A categorical variable has a fixed set of possible values that are already present in the input data. An example of such a variable is T-shirt size, which consists of the following categories: 'XS, S, M, L, XL'. Categorical variables prevent random values (for instance, 'XM, A, B') from appearing in your synthetic dataset.

The Rare category protection settings appear below the Encoding type section when selecting this type. These settings help with protecting rare categories. Such categories may cause re-identification of outliers among your data subjects if they’re present in the resulting synthetic data.

There are two rare category protection methods available with which you can mask these categories:

Constant

Replaces rare categories with the value _RARE_.

Sample

Replaces the rare categories with the categories that will appear in the synthetic version
of this column.

Select the method that’s best suited for your use case.

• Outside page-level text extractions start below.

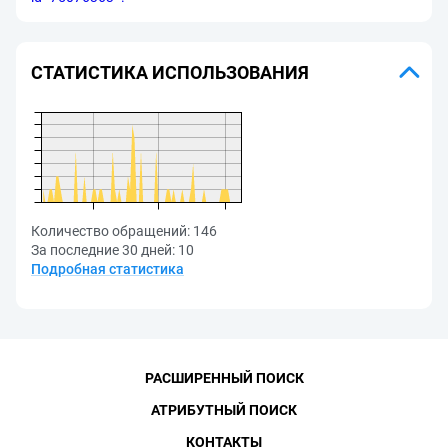
СТАТИСТИКА ИСПОЛЬЗОВАНИЯ
Количество обращений:
146
За последние 30 дней:
10
Подробная статистика
РАСШИРЕННЫЙ ПОИСК
АТРИБУТНЫЙ ПОИСК
КОНТАКТЫ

For categorical columns in linked tables, there’s also the Consistency correction setting. Activating consistency correction lets you bias this column towards having less diversity in your data subjects' sequences.

consistency correction

It helps the model remember all the previously generated values of a categorical column, so it can learn whether it needs to boost the probability of a particular category given that it has already been generated for a given subject.

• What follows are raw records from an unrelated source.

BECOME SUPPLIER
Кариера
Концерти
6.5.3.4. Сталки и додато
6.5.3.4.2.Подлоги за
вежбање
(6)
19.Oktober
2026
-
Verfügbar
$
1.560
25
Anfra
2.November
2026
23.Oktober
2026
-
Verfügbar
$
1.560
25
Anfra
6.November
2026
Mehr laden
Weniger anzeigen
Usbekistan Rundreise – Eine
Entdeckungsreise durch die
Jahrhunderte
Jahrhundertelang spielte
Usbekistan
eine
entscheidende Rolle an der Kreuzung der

To clarify how this works, let’s consider synthesizing a dataset containing customers' grocery purchases in a supermarket over time. Supermarkets carry about 40.000 items on average, whereas customers tend to consistently buy more or less the same products each time they visit.

When synthesizing the dataset without consistency correction, the number of unique products per customer may become too large. The model will assign a small probability to each of the 40.000 products, summing up to an exaggerated probability of buying some new items.

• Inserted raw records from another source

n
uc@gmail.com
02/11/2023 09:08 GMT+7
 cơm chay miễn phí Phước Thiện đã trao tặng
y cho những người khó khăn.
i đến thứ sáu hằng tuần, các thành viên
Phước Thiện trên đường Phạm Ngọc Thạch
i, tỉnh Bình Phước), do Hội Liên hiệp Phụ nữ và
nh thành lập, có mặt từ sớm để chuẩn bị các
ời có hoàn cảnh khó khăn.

By activating consistency correction, you’re shifting the model’s predictions in favor of items that previously appeared in that customer’s sequence—as a result, reducing the probability of new items being purchased every visit.

Consistency correction helps with high cardinality columns. In this dataset, this would be the column with purchased items. The total number of unique items in this column would probably come close to the variety carried by the supermarket. However, consistency correction can already be helpful even if a column’s cardinality is only 50 - 100, for as long as the column should have a high consistency over time.

Enabling consistency correction increases memory and computational requirements. We recommend turning it on only when there’s a real need for it.